Screenshot grounding data:
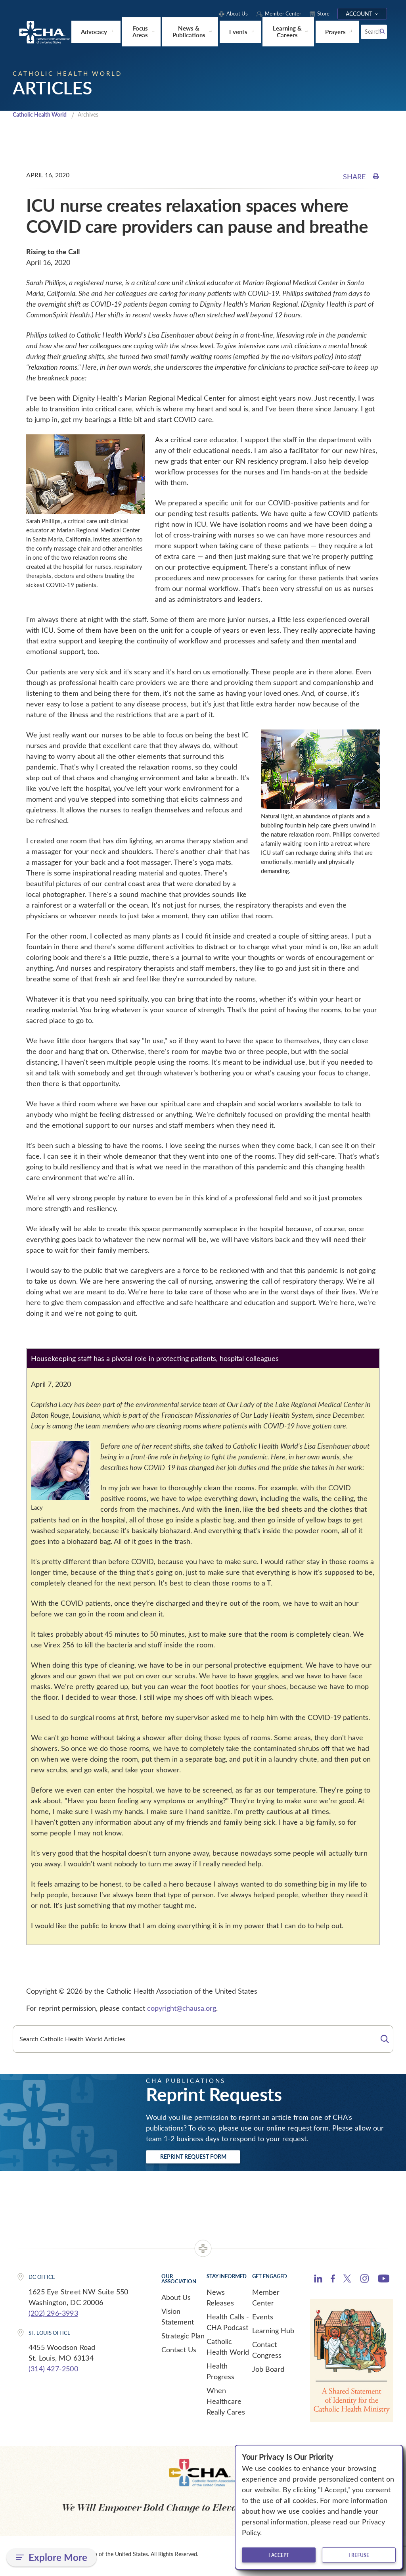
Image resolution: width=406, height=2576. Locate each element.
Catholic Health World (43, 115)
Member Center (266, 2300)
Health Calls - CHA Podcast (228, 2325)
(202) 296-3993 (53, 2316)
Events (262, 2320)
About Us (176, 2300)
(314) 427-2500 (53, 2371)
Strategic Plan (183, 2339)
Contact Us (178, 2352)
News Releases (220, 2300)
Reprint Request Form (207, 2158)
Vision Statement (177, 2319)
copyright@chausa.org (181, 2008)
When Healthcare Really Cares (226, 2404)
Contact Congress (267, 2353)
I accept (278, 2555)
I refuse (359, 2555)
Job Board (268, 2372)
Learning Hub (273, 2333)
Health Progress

Prompt >>
Your copy should match the data exactly, apart from the images, which are dropped.

Answer area >>
Image resolution: width=406, height=2576. Locate each element.
Catholic Health World (43, 115)
Member Center (266, 2300)
Health Calls - CHA Podcast (228, 2325)
(202) 296-3993 (53, 2316)
Events (262, 2320)
About Us (176, 2300)
(314) 427-2500 (53, 2371)
Strategic Plan (183, 2339)
Contact Us (178, 2352)
News Releases (220, 2300)
Reprint Request Form (207, 2158)
Vision Statement (177, 2319)
copyright@chausa.org (181, 2008)
When Healthcare Really Cares (226, 2404)
Contact Congress (267, 2353)
I accept (278, 2555)
I refuse (359, 2555)
Job Board (268, 2372)
Learning Hub (273, 2333)
Health Progress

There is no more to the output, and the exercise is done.